На заре современной науки о мозге обсуждения велись в незатейливых терминах. Нейрон A посылал сигнал нейрону Б, а тот — нейрону В. Информация передавалась по цепочке и каким‑то образом постепенно трансформировалась из ощущений от сенсорных систем в действия, под влиянием внешних подкреплений. Сегодня столь упрощенное описание работы мозга выглядит смешным. Взаимодействия различных сетей мозга так же сложны, как и взаимодействия составляющих их молекул. Построение схемы их работы почти парализующе по своей сложности. Хорошо, что тогда мы этого не осознавали, а то бы никто не отважился взяться за эту работу.
Оглядываясь на те ранние годы, я думаю: исследованию расщепленного мозга на людях сыграло на руку, что его развивал наивнейший из исследователей — я. Я не знал ничего.
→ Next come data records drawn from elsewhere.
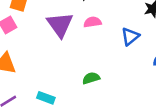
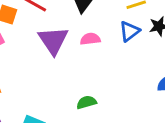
blue triangle: (130, 37) -> (129, 31), moved

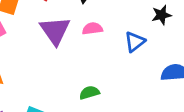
blue triangle: (129, 31) -> (135, 42), moved

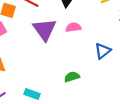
blue triangle: (135, 42) -> (103, 51), moved

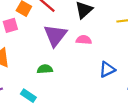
green semicircle: (72, 77) -> (45, 69), moved

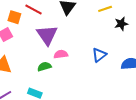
pink semicircle: (84, 40) -> (61, 54), moved

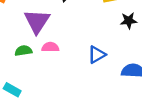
green semicircle: (44, 67) -> (23, 51), moved

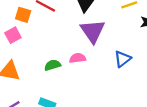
purple triangle: (37, 21) -> (93, 31), moved

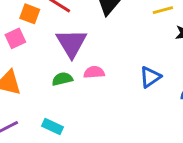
purple triangle: (93, 31) -> (71, 43), moved

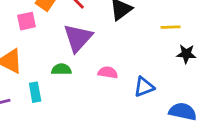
pink semicircle: (94, 72) -> (108, 73), moved
cyan rectangle: (53, 127) -> (35, 92), moved, turned 42

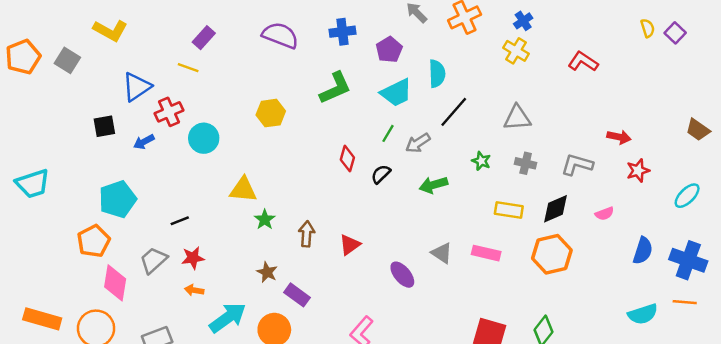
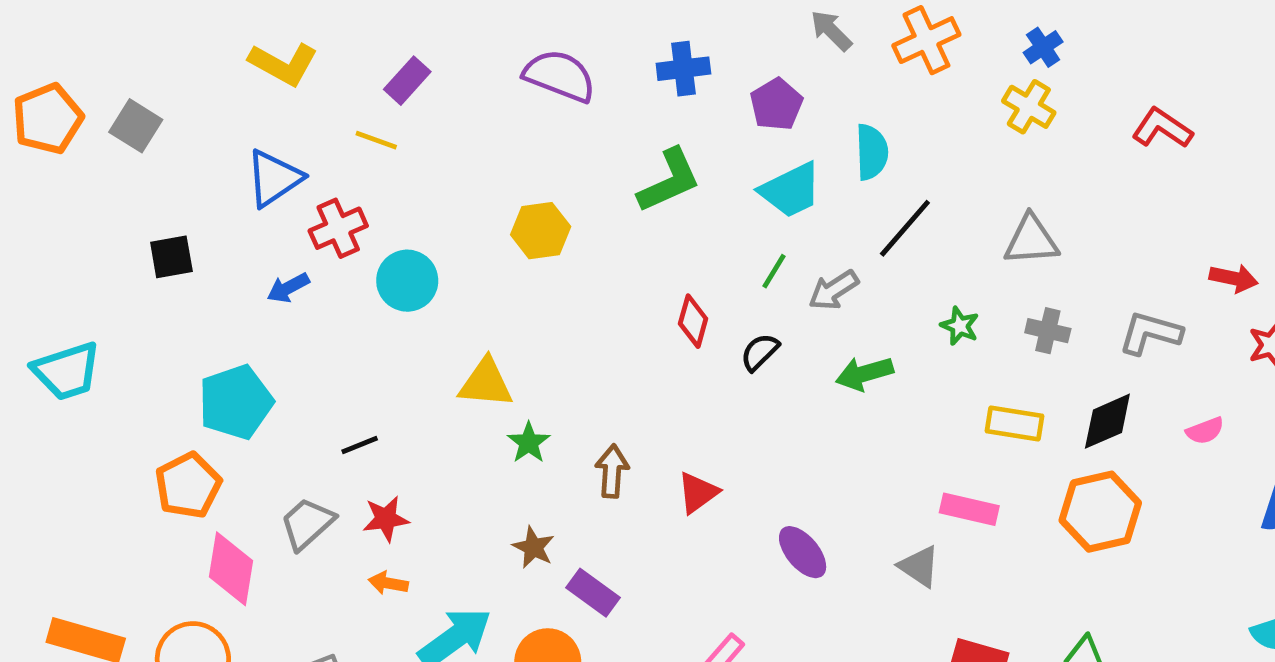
yellow L-shape: (110, 31) -> (283, 64), moved
black square: (104, 126) -> (171, 257), moved
gray triangle: (442, 253) -> (919, 566), moved

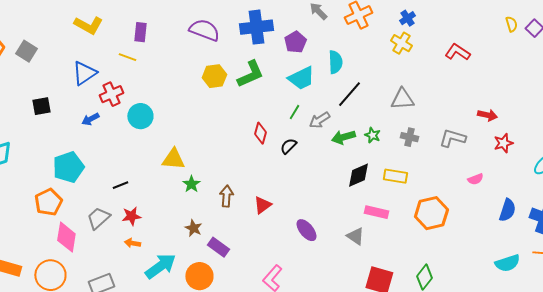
blue cross: (683, 69) -> (256, 27), size x1.5
purple rectangle: (407, 81) -> (140, 32), turned -36
yellow hexagon: (541, 231) -> (214, 76), moved
green arrow: (864, 374) -> (343, 137), moved
black diamond: (1107, 421) -> (358, 175), moved

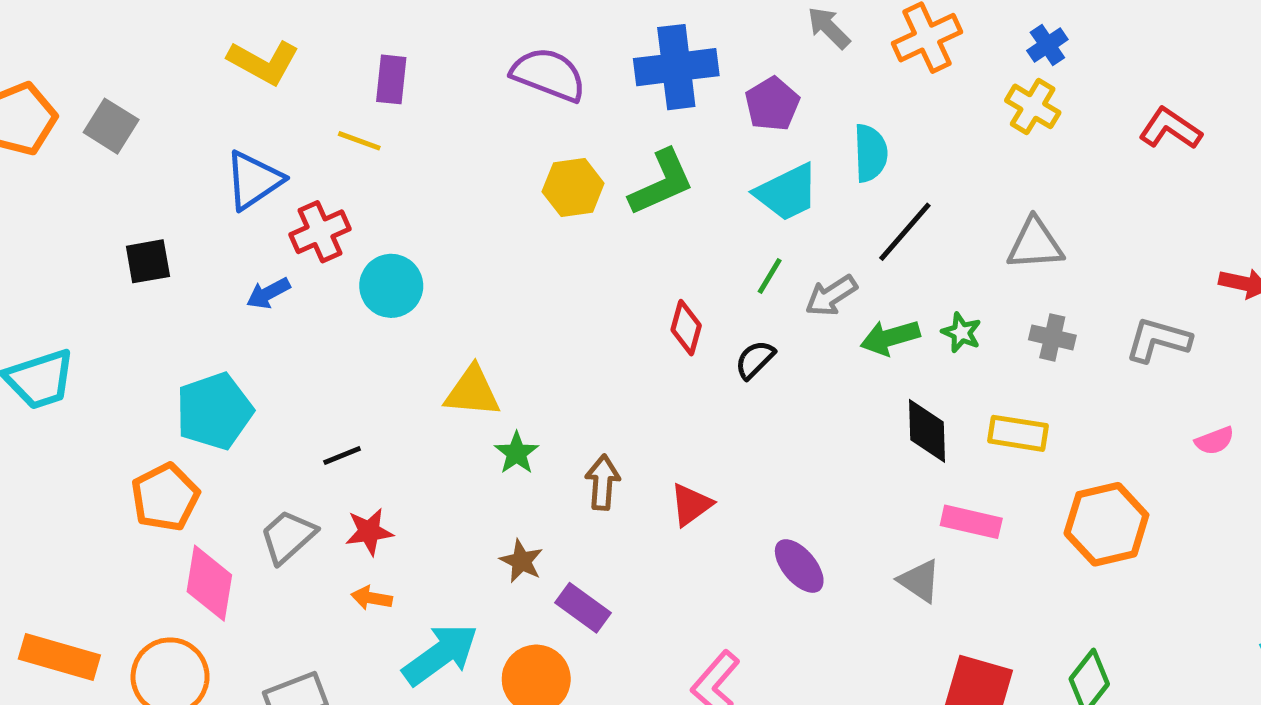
black diamond: (358, 175) -> (927, 431), turned -68

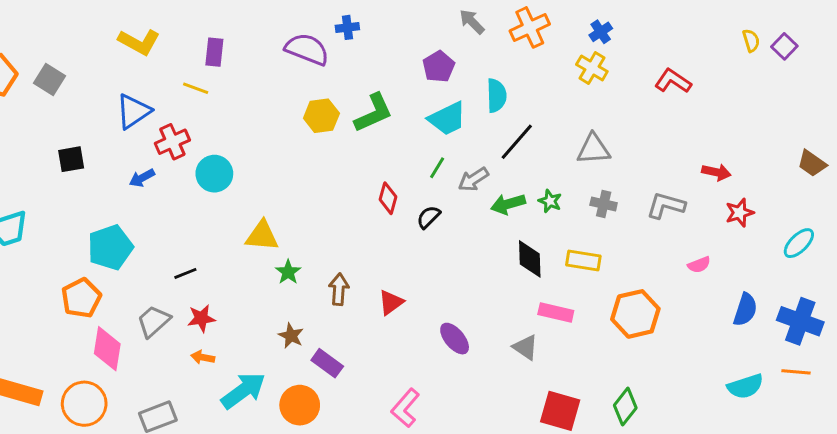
blue cross: (676, 67) -> (347, 27), moved, size x0.5

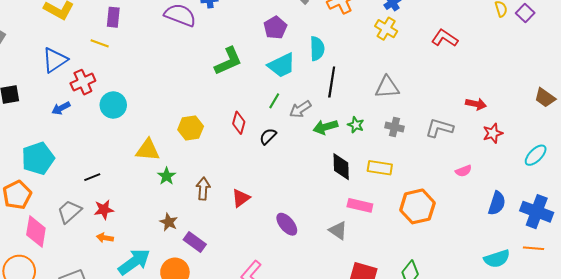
yellow hexagon: (321, 116) -> (191, 128), moved
black line: (517, 142) -> (332, 82), turned -32

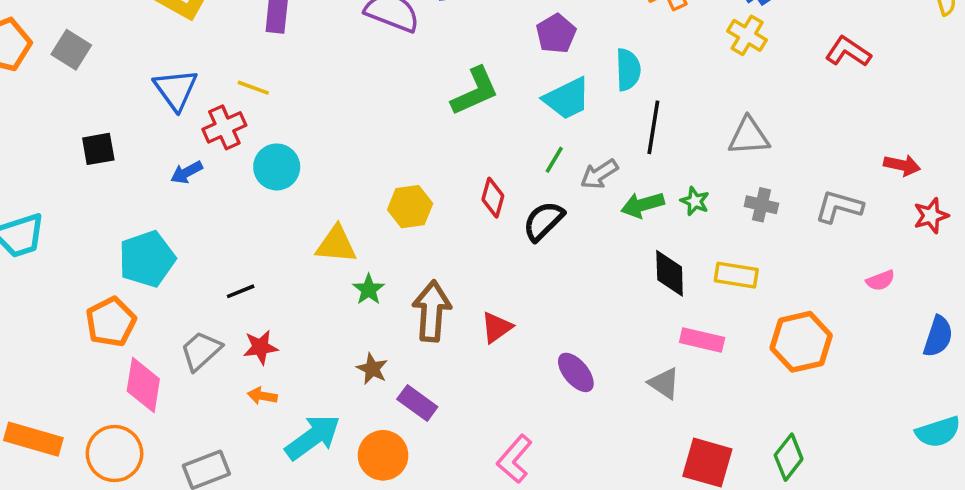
yellow line: (100, 43) -> (253, 88), moved
blue triangle: (55, 60) -> (176, 89), turned -32
black semicircle: (268, 136) -> (543, 221), size x1.4
brown arrow: (203, 189) -> (432, 311), size x1.5

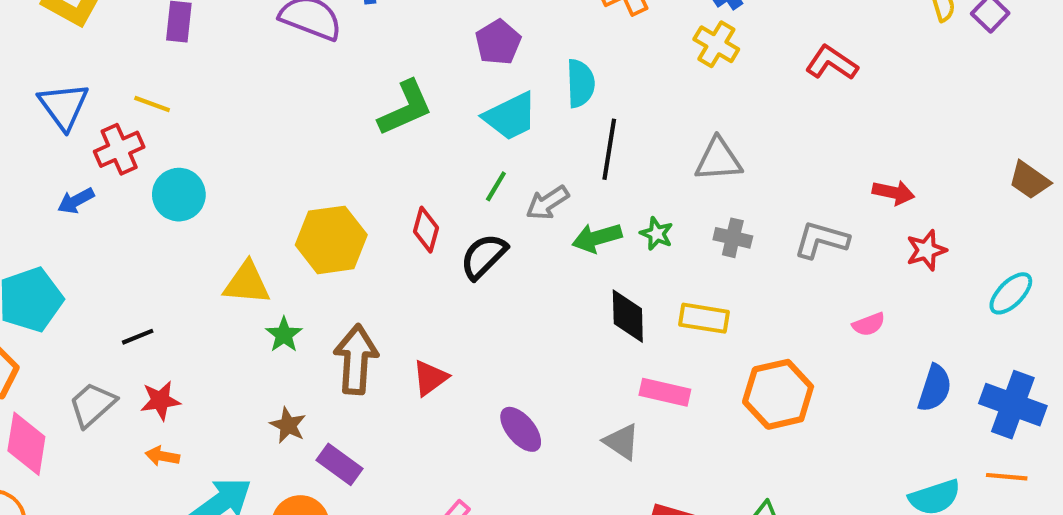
yellow hexagon: (410, 207) -> (331, 240), size x1.4

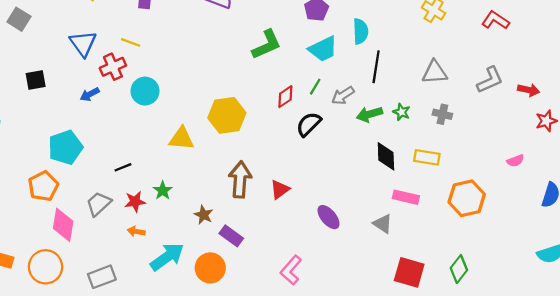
red diamond: (426, 230) -> (285, 97), moved, turned 40
gray L-shape: (821, 240) -> (490, 80), moved, turned 140
green star: (284, 335) -> (163, 191), moved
Я просто пытался понять проблему, используя собственный словарь и собственную простую логику. Это все, что у меня было помимо нескончаемой энергии. По иронии судьбы то же было верно и для Сперри, самого продвинутого специалиста по нейронауке своей эпохи. Он ранее никогда не работал с людьми в качестве испытуемых, так что мы пробивали путь вперед вместе.
В каком‑то смысле, конечно, мы все понимали, что пациенты с расщепленным мозгом — это пациенты с неврологическими расстройствами, а неврология была уже сформировавшейся областью с богатым словарем. Джо был нашим проводником по минному полю специальных терминов. Обследование пациента с инсультом или дегенеративным заболеванием было надежно отработано и точно описано. Богатая история первых неврологов принесла нам массу информации о том, какая часть мозга за какие когнитивные функции отвечает. Жившие в XIX веке гиганты профессии, Поль Брока и Джон Хьюлингс Джексон, и их коллеги из XX века, такие как нейрохирург Уайлдер Пенфилд и Норман Гешвинд, все сыграли важные роли в развитии медицинской точки зрения на устройство мозга.
Я все еще помню день, когда Джо приехал в Калтех из Мемориальной больницы Уайта, чтобы провести у нас в лаборатории семинар. Он описал наши первые результаты, используя классическую неврологическую терминологию. Хотя это не было абракадаброй, звучало это для меня именно так, и я помню, как сказал об этом Джо и Сперри. Джо был очень открытым и неизменно прогрессивным. Он просто сказал мне: «Хорошо, опиши лучше», и Сперри кивнул в знак согласия. В последующие годы мы это сделали, разработав в наших первых четырех статьях словарь научных терминов для описания происходящего с людьми, которым разделили половины мозга.